Thursday, February 25, 2010

For Book Lovers Only

This post will not be entertaining, but I thought I'd share my winter travel reading list for anyone interested in picking up a good book about Asia.  I learned a lot.

Oracle Bones by Peter Hessler:
"A century ago, outsiders saw China as a place where nothing ever changes. Today the country has become one of the most dynamic regions on earth. In Oracle Bones, Peter Hessler explores the human side of China's transformation, viewing modern-day China and its growing links to the Western world through the lives of a handful of ordinary people." (amazon.com)
Wild Swans: Three Daughters of China by Jung Chang:
"In Wild Swans Jung Chang recounts the evocative, unsettling, and insistently gripping story of how three generations of women in her family fared in the political maelstrom of China during the 20th century." (amazon.com)
 Survival in the Killing Fields by Haing Ngor with Robert Warner:
"'Nothing has shaped my life as much as surviving the Pol Pot regime. I am a survivor of the Cambodian holocaust. That's who I am,' says Haing Ngor.
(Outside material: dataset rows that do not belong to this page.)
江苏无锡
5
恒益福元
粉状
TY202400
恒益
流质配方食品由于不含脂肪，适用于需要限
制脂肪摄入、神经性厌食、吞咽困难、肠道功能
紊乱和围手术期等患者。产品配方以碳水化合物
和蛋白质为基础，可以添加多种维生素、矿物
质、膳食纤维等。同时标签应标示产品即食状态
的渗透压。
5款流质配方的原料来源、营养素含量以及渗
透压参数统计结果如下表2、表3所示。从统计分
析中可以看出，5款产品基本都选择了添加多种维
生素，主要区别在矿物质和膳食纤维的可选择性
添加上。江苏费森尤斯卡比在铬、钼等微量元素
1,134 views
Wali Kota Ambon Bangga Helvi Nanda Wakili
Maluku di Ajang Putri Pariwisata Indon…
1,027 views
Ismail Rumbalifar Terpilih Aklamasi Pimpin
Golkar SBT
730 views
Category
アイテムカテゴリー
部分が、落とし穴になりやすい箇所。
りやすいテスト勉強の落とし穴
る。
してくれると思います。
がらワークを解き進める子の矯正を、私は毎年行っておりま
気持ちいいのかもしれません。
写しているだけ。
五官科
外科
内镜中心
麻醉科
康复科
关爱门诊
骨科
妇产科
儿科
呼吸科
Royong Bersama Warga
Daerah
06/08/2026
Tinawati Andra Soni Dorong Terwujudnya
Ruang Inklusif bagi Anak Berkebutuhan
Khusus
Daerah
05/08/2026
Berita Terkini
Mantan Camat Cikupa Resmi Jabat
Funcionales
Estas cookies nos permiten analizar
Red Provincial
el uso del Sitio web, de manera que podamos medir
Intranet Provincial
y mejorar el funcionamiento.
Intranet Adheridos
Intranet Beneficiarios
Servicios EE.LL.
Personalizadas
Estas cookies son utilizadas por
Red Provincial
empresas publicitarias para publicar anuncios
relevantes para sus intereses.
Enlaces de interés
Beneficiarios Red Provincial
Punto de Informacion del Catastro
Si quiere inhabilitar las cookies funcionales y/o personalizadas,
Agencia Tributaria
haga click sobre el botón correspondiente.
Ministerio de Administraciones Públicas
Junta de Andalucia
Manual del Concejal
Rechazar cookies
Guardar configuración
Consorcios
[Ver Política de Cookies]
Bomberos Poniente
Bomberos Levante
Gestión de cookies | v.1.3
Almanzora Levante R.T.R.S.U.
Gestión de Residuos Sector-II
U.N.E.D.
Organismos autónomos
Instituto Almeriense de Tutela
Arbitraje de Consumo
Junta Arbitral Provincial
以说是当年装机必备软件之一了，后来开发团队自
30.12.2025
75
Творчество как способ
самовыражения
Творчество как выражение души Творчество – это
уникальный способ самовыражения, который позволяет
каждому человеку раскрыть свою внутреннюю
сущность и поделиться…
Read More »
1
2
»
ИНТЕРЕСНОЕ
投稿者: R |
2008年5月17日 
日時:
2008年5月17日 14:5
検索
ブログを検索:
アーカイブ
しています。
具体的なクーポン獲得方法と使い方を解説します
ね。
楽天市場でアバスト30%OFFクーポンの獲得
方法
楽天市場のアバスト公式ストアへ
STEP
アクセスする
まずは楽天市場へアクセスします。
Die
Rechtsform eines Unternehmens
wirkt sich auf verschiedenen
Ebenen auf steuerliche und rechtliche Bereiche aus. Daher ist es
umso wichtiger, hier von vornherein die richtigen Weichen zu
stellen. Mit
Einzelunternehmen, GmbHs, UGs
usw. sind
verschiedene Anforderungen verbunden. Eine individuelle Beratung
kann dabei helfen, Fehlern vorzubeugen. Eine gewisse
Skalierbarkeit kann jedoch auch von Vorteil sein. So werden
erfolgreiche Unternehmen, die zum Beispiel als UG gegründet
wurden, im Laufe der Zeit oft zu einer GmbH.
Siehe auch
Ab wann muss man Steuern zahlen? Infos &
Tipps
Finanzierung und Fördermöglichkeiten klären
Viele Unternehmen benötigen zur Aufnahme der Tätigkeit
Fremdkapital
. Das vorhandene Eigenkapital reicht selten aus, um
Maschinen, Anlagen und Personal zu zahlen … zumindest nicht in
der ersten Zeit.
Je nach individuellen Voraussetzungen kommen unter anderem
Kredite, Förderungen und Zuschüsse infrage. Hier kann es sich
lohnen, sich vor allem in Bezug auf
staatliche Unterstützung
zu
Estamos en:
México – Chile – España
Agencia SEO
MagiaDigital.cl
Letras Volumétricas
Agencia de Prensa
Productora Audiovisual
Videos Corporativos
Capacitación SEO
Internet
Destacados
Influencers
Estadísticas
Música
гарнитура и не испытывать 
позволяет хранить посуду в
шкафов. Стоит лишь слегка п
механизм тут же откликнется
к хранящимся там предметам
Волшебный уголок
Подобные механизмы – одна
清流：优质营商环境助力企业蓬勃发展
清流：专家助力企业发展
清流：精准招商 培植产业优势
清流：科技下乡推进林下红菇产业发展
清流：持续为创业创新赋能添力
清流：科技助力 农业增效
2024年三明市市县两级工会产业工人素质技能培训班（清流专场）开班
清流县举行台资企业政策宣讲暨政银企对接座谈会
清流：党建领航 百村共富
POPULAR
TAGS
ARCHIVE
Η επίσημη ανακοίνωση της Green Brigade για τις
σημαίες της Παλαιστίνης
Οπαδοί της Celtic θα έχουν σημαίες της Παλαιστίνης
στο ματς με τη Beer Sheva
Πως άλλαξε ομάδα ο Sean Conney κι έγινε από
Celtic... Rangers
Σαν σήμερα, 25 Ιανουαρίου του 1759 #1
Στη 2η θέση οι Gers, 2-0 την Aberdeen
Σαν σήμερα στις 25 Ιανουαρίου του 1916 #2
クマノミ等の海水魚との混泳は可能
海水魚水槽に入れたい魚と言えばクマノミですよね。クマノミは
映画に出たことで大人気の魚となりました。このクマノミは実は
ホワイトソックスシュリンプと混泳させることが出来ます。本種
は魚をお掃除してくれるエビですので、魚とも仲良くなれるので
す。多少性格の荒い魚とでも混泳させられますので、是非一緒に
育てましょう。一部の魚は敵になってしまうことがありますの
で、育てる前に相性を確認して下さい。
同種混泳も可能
And in his memoir, Survival in the Killing Fields, he tells the gripping and frequently terrifying story of his term in the hell created by the communist Khmer Rouge." (amazon.com)
 Lonely Planet Vietnam by Ray, Balasingamchow, and Stewart:
"Experience the best of Vietnam with Lonely Planet...  so full of practical information that you'll be watching the sunset from a junk on Halong Bay, sucking back bia hoi street-side in Hanoi, or bargaining like a local in Ho Chi Minh City in no time. "
Lonely Planet Unpacked  by Jennifer Brewer
"This collection of 26 first-person essays by Lonely Planet writers includes tales that describe, in mostly self-effacing detail, the horrors and embarrassments that can befall even the most seasoned travelers."
 NASB Thinline Bible from Zondervan
No review here -- who reviews the Bible??
 And finally, one I picked up in Vietnam but haven't read yet:  Catfish and Mandala: A Two-Wheeled Voyage through the Landscape and Memory of Vietnam by Andrew X. Pham:
"The son of Vietnamese parents who suffered terribly during the Vietnam War and brought their family to America when he was 10, Pham, on the cusp of his 30s, defied his parents' conservative hopes for him and his engineering career by becoming a poorly paid freelance writer. After the suicide of his sister, he set off on an even riskier path to travel some of the world on his bicycle. In the grueling, enlightening year that followed, he pedaled through Mexico, the American West Coast, Japan, and finally his far-off first land, Vietnam." (amazon.com) (*note* Amazon's customer reviews question the complete authenticity of this book.)